Execution order of SQL statement:
FROM <left_table> ON <join_condition> <join_type> JOIN <right_table> WHERE <where_condition> GROUP BY <group_by_list> HAVING <having_condition> SELECT DISTINCT <select_list> ORDER BY <order_by_condition> LIMIT <limit_number>
1. LIMIT statement
Paging query is one of the most commonly used scenarios, but it is also the most prone to problems. For example, for the following simple statements, the general way DBA s think of is to add a composite index to the fields of type, name, create "time. In this way, conditional sorting can effectively utilize index and improve performance rapidly.
SELECT *
FROM operation
WHERE type = 'SQLStats'
AND name = 'SlowLog'
ORDER BY create_time
LIMIT 1000, 10;Well, maybe more than 90% of DBA s solve this problem. But when the LIMIT clause becomes "LIMIT 1000000,10", programmers will still complain: why am I still slow to take only 10 records?
To know that the database does not know where the 1000000 record starts, even if there is an index, it needs to be calculated from the beginning. When this performance problem occurs, programmers are lazy in most cases.

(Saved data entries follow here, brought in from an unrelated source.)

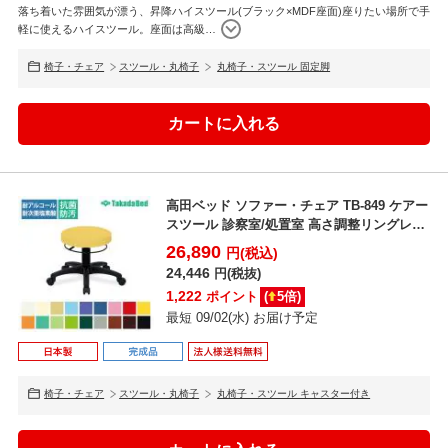
落ち着いた雰囲気が漂う、昇降ハイスツール(ブラック×MDF座面)座りたい場所で手
軽に使えるハイスツール。座面は高級
…
椅子・チェア
スツール・丸椅子
丸椅子・スツール 固定脚
高田ベッド ソファー・チェア TB-849 ケアー
スツール 診察室/処置室 高さ調整リングレバ
ー 高...
26,890
円(税込)
24,446
円(税抜)
1,222
ポイント
(
5
倍)
最短 09/02(水) お届け予定
椅子・チェア
スツール・丸椅子
丸椅子・スツール キャスター付き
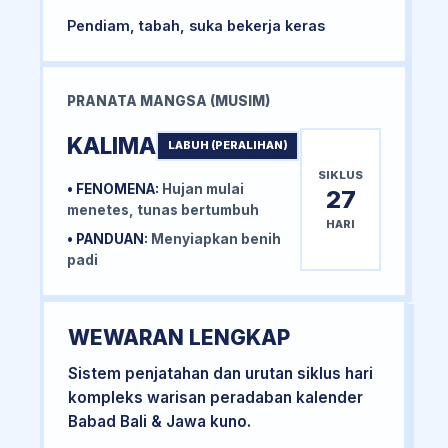
Pendiam, tabah, suka bekerja keras
PRANATA MANGSA (MUSIM)
KALIMA
LABUH (PERALIHAN)
SIKLUS
• FENOMENA:
Hujan mulai
27
menetes, tunas bertumbuh
HARI
• PANDUAN:
Menyiapkan benih
padi
WEWARAN LENGKAP
Sistem penjatahan dan urutan siklus hari
kompleks warisan peradaban kalender
Babad Bali & Jawa kuno.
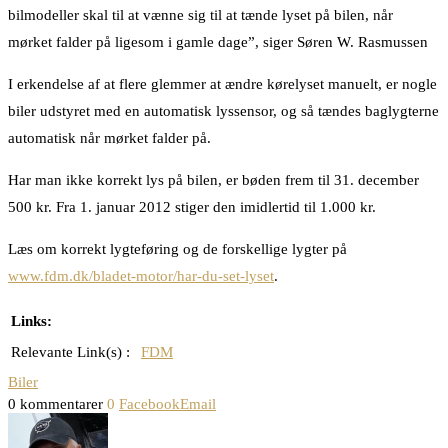
bilmodeller skal til at vænne sig til at tænde lyset på bilen, når
mørket falder på ligesom i gamle dage”, siger Søren W. Rasmussen
I erkendelse af at flere glemmer at ændre kørelyset manuelt, er nogle
biler udstyret med en automatisk lyssensor, og så tændes baglygterne
automatisk når mørket falder på.
Har man ikke korrekt lys på bilen, er bøden frem til 31. december
500 kr. Fra 1. januar 2012 stiger den imidlertid til 1.000 kr.
Læs om korrekt lygteføring og de forskellige lygter på
www.fdm.dk/bladet-motor/har-du-set-lyset
.
Links:
Relevante Link(s) :
FDM
Biler
0 kommentarer
0
Facebook
Email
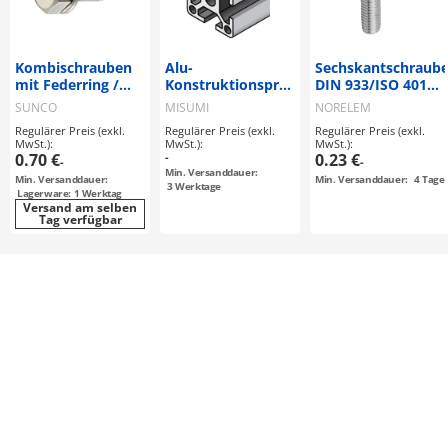
Kombischrauben
Alu-
Sechskantschraub
mit Federring /
Konstruktionsprofile
DIN 933/ISO 4017,
HXNBT2 /
/ Serie 8, GFS□-□,
Edelstahl (07171)
SUNCO
MISUMI
NORELEM
rostfreier Stahl /
HFS□-□, HFSB□-□,
Regulärer Preis (exkl.
Regulärer Preis (exkl.
Regulärer Preis (exkl.
Sechskant
KGFS□-□, KHFS□-□,
MwSt.):
MwSt.):
MwSt.):
KHFSB□-□ /
0.70 €
-
0.23 €
-
-
Aluminium
Min. Versanddauer:
Min. Versanddauer:
Min. Versanddauer:
4
Tage
extrudiert /
3
Werktage
Lagerware: 1 Werktag
eloxiert / 45x45 /
Versand am selben
Tag verfügbar
Nut 10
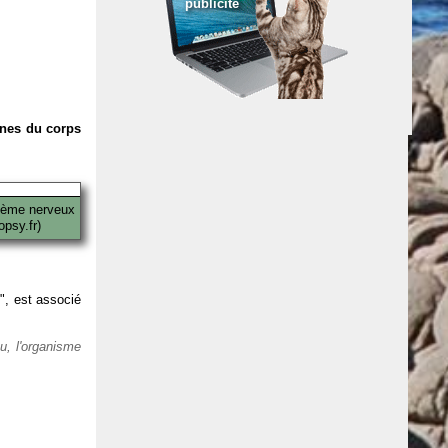
publicité
anes du corps
tème nerveux
psy.fr)
 ", est associé
eu, l'organisme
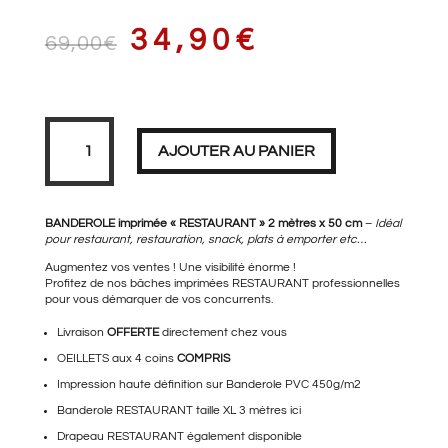
LE
LE
34,90
€
69,00
€
PRIX
PRIX
quantité
de
Banderole
AJOUTER AU PANIER
imprimée
RESTAURANT
INITIAL
ACTUEL
BANDEROLE imprimée « RESTAURANT » 2 mètres x 50 cm
–
Idéal
pour restaurant, restauration, snack, plats à emporter etc…
Augmentez vos ventes ! Une visibilité énorme !
Profitez de nos bâches imprimées RESTAURANT professionnelles
ÉTAIT :
EST :
pour vous démarquer de vos concurrents.
Livraison
OFFERTE
directement chez vous
OEILLETS aux 4 coins
COMPRIS
69,00€.
34,90€.
Impression haute définition sur Banderole PVC 450g/m2
Banderole RESTAURANT
taille XL 3 mètres ici
Drapeau RESTAURANT
également disponible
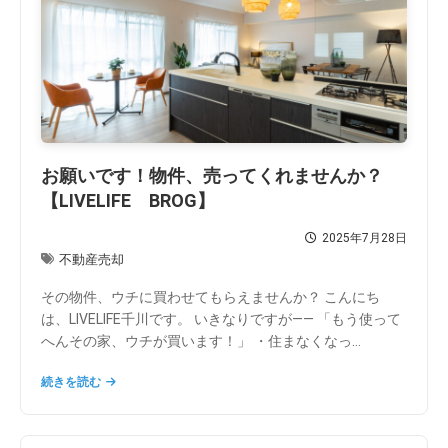
お願いです！物件、売ってくれませんか？
【LIVELIFE BROG】
2025年7月28日
不動産売却
その物件、ウチに買わせてもらえませんか？ こんにち
は、LIVELIFE千川です。 いきなりですが―― 「もう使って
へんその家、ウチが買います！」 ・住まなくなっ...
続きを読む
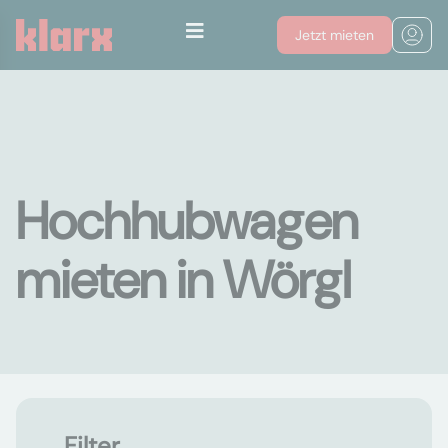
Jetzt mieten
Hochhubwagen
mieten in Wörgl
Filter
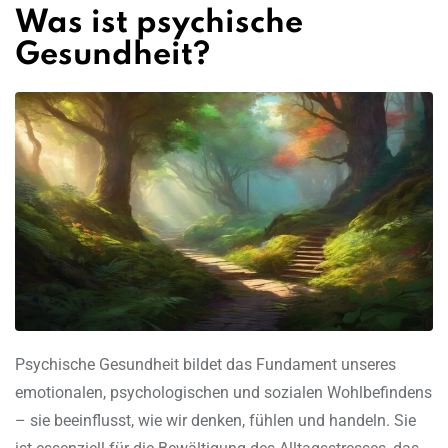
Was ist psychische
Gesundheit?
Psychische Gesundheit bildet das Fundament unseres
emotionalen, psychologischen und sozialen Wohlbefindens
– sie beeinflusst, wie wir denken, fühlen und handeln. Sie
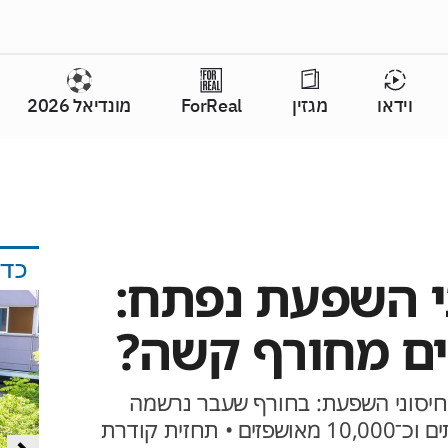
וידאו
מגזין
ForReal
מונדיאל 2026
כד
י השפעת נפתח:
ם מחורף קשה?
חיסוני השפעת: בחורף שעבר נרשמה
תחלואה חריגה עם מאות מתים וכ־10,000 מאושפזים • תחזית קודרת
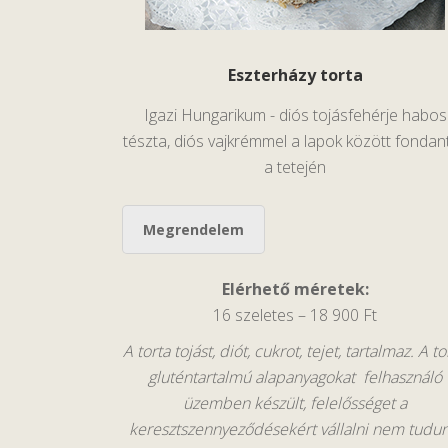
Eszterházy torta
Igazi Hungarikum - diós tojásfehérje habos
tészta, diós vajkrémmel a lapok között fondant
a tetején
Megrendelem
Elérhető méretek:
16 szeletes – 18 900 Ft
A torta tojást, diót, cukrot, tejet, tartalmaz. A to
gluténtartalmú alapanyagokat felhasználó
üzemben készült, felelősséget a
keresztszennyeződésekért vállalni nem tudun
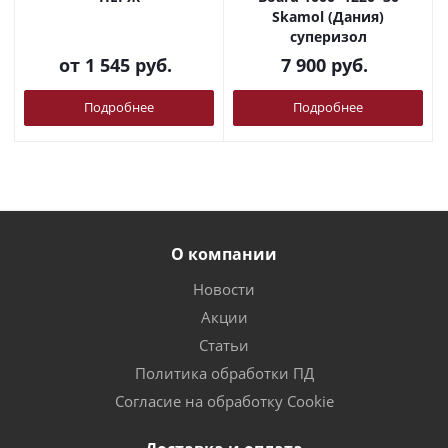
Skamol (Дания)
суперизол
от
1 545 руб.
7 900
руб.
Подробнее
Подробнее
О компании
Новости
Акции
Статьи
Политика обработки ПД
Согласие на обработку Cookie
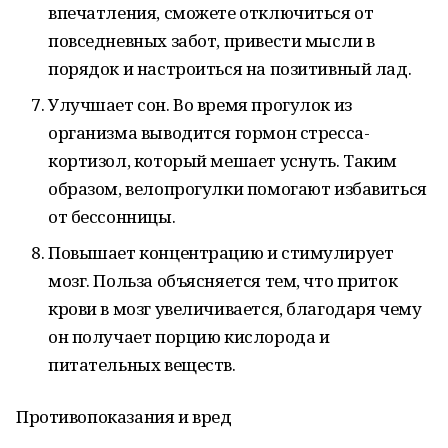
впечатления, сможете отключиться от
повседневных забот, привести мысли в
порядок и настроиться на позитивный лад.
Улучшает сон. Во время прогулок из
организма выводится гормон стресса-
кортизол, который мешает уснуть. Таким
образом, велопрогулки помогают избавиться
от бессонницы.
Повышает концентрацию и стимулирует
мозг. Польза объясняется тем, что приток
крови в мозг увеличивается, благодаря чему
он получает порцию кислорода и
питательных веществ.
Противопоказания и вред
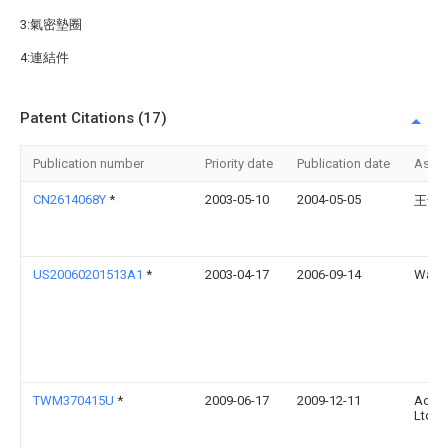
3:氣密墊圈
4:連結件
Patent Citations (17)
Publication number
Priority date
Publication date
Assi
CN2614068Y
*
2003-05-10
2004-05-05
王士
US20060201513A1
*
2003-04-17
2006-09-14
Wa C
TWM370415U
*
2009-06-17
2009-12-11
Aok T
Ltd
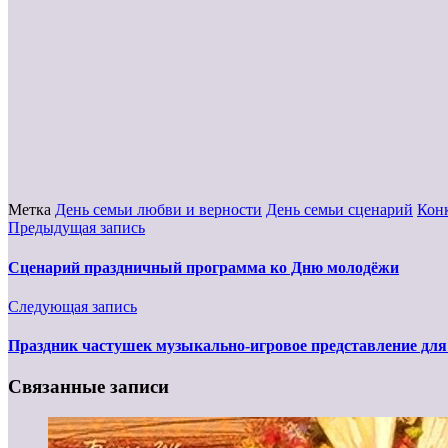
Метка
День семьи любви и верности
День семьи сценарий
Кон
Предыдущая запись
Сценарий праздничный программа ко Дню молодёжи
Следующая запись
Праздник частушек музыкально-игровое представление для
Связанные записи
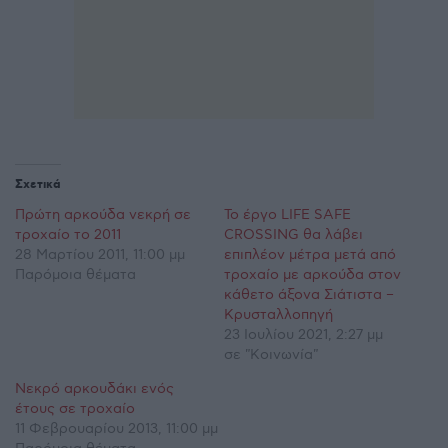
Σχετικά
Πρώτη αρκούδα νεκρή σε
To έργο LIFE SAFE
τροχαίο το 2011
CROSSING θα λάβει
28 Μαρτίου 2011, 11:00 μμ
επιπλέον μέτρα μετά από
Παρόμοια θέματα
τροχαίο με αρκούδα στον
κάθετο άξονα Σιάτιστα –
Κρυσταλλοπηγή
23 Ιουλίου 2021, 2:27 μμ
σε "Κοινωνία"
Νεκρό αρκουδάκι ενός
έτους σε τροχαίο
11 Φεβρουαρίου 2013, 11:00 μμ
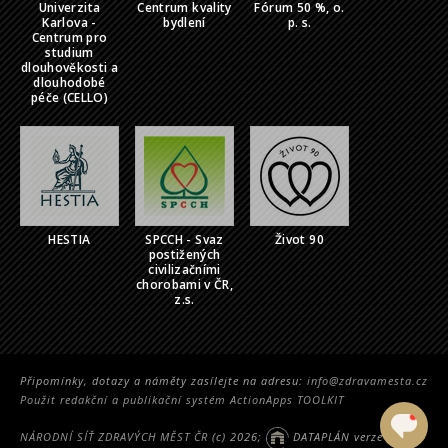
Univerzita
Centrum kvality
Fórum 50 %, o.
Karlova -
bydlení
p. s.
Centrum pro
studium
dlouhověkosti a
dlouhodobé
péče (CELLO)
HESTIA
SPCCH - Svaz
Život 90
postižených
civilizačními
chorobami v ČR,
z.s.
Připomínky, dotazy a náměty zasílejte na adresu:
info@zdravamesta.cz
Použit redakční a publikační systém ActionApps TOOLKIT
NÁRODNÍ SÍŤ ZDRAVÝCH MĚST ČR
(c) 2026;
DATAPLÁN verze 2.5314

In the scenario of front-end data browsing and page turning, or batch export of big data, the maximum value of the previous page can be regarded as a parameter as a query condition. SQL is redesigned as follows:
SELECT * FROM operation WHERE type = 'SQLStats' AND name = 'SlowLog' AND create_time > '2017-03-16 14:00:00' ORDER BY create_time limit 10;
Under the new design, the query time is basically fixed and will not change with the growth of data volume.
2. Implicit conversion
Another common error in SQL statements is the mismatch between query variables and field definition types. For example, the following statement:
mysql> explain extended SELECT *
> FROM my_balance b
> WHERE b.bpn = 14000000123
> AND b.isverified IS NULL ;
mysql> show warnings;
| Warning | 1739 | Cannot use ref access on index 'bpn' due to type or collation conversion on field 'bpn'The field bpn is defined as varchar(20), and MySQL's strategy is to convert strings to numbers and then compare them. Function acts on a table field and the index fails.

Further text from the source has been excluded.